#### PROBLEM REQUIREMENTS:
Could you find every line in the entries below that holds the word "desktop" and copy it?

#### SOURCE MATERIAL:
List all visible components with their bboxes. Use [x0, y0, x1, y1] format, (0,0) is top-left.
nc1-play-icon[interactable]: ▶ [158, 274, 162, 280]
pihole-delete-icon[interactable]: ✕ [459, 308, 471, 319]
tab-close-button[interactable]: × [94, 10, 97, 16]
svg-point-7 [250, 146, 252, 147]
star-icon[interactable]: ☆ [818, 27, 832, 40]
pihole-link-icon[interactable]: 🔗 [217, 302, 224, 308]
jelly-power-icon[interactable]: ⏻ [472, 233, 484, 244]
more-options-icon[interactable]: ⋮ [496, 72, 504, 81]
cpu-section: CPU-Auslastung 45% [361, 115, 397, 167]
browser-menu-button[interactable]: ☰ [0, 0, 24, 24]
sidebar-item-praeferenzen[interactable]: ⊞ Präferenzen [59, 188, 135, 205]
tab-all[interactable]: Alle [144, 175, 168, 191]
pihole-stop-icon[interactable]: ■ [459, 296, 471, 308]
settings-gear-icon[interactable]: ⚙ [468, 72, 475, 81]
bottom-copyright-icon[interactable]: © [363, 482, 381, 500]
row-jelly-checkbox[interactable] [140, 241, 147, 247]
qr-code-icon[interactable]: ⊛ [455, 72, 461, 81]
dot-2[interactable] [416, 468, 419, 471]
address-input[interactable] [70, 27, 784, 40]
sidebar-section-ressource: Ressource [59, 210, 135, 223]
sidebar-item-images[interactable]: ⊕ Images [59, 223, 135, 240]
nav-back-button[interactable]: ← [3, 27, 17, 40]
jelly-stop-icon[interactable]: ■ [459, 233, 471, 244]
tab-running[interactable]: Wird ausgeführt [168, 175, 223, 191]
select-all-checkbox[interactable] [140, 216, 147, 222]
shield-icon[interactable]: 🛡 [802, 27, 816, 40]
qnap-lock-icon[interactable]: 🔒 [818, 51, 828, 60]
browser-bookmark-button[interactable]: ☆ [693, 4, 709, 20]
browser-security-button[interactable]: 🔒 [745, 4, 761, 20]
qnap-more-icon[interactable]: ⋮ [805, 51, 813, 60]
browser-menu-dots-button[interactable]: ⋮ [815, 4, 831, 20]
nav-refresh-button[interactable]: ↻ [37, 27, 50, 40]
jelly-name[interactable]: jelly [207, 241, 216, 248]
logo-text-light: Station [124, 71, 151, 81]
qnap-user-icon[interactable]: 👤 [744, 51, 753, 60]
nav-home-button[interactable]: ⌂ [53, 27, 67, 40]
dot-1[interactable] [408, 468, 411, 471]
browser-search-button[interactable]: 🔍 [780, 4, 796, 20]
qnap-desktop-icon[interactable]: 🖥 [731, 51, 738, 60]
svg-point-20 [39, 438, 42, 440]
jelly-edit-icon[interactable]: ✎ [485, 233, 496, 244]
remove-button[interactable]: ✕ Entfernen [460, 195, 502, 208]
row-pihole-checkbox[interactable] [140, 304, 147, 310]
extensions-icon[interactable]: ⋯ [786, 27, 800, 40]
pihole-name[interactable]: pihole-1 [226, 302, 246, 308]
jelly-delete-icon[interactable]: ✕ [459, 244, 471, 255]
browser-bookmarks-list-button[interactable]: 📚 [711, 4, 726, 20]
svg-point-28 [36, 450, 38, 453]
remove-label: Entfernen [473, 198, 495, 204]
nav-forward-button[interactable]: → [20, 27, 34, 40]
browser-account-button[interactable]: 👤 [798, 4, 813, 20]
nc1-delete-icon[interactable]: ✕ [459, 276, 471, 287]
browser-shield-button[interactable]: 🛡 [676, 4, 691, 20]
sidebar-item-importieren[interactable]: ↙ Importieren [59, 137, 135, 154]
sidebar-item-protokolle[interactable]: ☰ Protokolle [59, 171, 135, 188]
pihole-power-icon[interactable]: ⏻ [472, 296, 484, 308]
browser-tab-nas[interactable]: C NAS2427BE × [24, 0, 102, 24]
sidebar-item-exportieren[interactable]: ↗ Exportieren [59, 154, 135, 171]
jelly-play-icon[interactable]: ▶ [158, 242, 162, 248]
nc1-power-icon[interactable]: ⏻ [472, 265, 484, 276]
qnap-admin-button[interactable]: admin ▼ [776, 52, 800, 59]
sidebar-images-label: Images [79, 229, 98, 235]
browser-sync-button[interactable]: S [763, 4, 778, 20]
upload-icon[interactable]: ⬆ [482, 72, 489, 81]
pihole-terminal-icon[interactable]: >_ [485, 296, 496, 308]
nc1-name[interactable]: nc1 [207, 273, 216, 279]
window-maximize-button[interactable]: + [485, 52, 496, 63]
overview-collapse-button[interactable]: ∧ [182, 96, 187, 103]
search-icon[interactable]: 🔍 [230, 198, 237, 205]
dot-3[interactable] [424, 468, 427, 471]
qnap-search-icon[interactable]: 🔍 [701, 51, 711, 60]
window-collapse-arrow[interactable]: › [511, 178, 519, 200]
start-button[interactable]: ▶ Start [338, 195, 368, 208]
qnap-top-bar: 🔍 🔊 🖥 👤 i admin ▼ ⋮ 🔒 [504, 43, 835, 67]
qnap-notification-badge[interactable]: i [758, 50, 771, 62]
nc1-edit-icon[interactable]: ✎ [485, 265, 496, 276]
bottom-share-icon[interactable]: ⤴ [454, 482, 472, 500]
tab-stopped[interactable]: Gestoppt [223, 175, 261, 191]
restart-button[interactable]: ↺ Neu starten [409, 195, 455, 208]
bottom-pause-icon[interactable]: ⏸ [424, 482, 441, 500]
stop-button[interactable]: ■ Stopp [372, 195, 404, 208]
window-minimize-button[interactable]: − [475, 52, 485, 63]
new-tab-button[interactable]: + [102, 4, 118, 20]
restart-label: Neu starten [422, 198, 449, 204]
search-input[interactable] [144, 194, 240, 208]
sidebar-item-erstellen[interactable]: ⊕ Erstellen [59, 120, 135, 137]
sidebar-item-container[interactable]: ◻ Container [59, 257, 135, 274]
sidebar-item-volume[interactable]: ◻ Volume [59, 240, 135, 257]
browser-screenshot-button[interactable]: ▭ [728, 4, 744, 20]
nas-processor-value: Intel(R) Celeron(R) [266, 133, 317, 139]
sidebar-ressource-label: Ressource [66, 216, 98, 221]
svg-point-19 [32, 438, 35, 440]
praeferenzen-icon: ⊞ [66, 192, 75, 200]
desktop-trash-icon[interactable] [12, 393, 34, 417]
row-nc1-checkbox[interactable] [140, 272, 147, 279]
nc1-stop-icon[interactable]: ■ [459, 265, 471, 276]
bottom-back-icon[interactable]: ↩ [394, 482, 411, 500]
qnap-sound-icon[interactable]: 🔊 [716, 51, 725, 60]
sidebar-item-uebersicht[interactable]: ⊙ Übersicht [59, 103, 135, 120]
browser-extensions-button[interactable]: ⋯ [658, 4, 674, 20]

#### YOUR RESPONSE:
qnap-desktop-icon[interactable]: 🖥 [731, 51, 738, 60]
desktop-trash-icon[interactable] [12, 393, 34, 417]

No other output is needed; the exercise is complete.